In Tuesday’s senate meeting, the committee – made up of College of Arts and Sciences senator Christopher Randall and College of Business senators Jeremy Burns and Daniel McInerney – announced Chavis was found in violation of two of the four charges: incompetence and misfeasance.
Despite the committee’s findings, the Senate voted not to impeach.
“The purpose of the committee was not to decide whether he should or should not be impeached. That’s not what we went in there for,” Burns said at the meeting. “What we did was we had a student body member who had a concern, we looked into that concern, and we found what we thought could be in violation.”

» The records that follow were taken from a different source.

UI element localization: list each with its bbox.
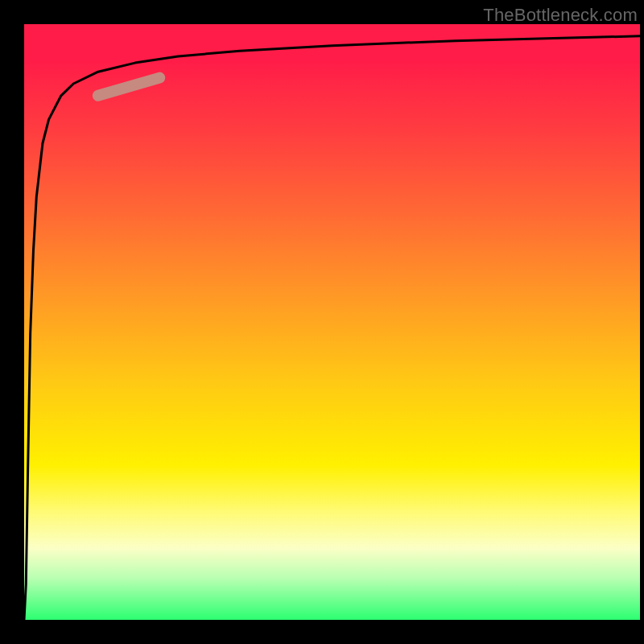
highlight-segment <box>98 78 160 96</box>
chart-container: TheBottleneck.com <box>0 0 644 644</box>
watermark-text: TheBottleneck.com <box>483 5 638 26</box>
plot-area <box>24 24 640 620</box>
axis-bottom-margin <box>0 620 644 644</box>
bottleneck-curve <box>24 36 640 620</box>
axis-left-margin <box>0 24 24 620</box>
curve-svg <box>24 24 640 620</box>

To impeach, a two-thirds vote (21 senators) was needed. But 29 voted not to move forward with an impeachment trial for the incompetence charge and 28 voted not to carry out the misfeasance charge.
Goff’s charges were based on a statement Chavis made regarding an interim election to fill Senate seats.
According to the Articles of Impeachment written by the committee, Chavis “made a statement interpreted as a legal opinion on the matter of the election and who may be in charge of it,” and said that it’s legal for the Senate president to oversee an interim election during the fall semester.
That was in violation of SG statutes until the Senate voted to change statutes in September. The statutes now state that SG Adviser Gary Manka, SG Office Manager Judy Pollock and an SG graduate assistant are to oversee elections in lieu of the formation of an Election Rules Commission (ERC).
Chavis admitted his statement didn’t follow SG statutes, in which he also said only the ERC can oversee elections.
“I’ve contributed a great deal and time into Student Government. I’ve been in (SG) for three years,” he said. “I think people should be held accountable for their mistakes, but that mistake should be weighed not only with their impact on the organization but if it was a repetitive or redundant thing.”
Goff said he was not surprised the Senate did not impeach Chavis.
“My guess was that they were going to draw out the impeachment committee investigation until there was little time left – which is clearly evident that it was one of their concerns that there was no time left – so there’s no point in impeaching him,” he said. “I filed this in the fall when there was still months left.”
This is the second time Chavis faced impeachment charges. In September, Christopher Leddy, a former presidential candidate, filed charges claiming Chavis approved the legality of an election before it happened. The impeachment committee during that time did not move forward with an investigation.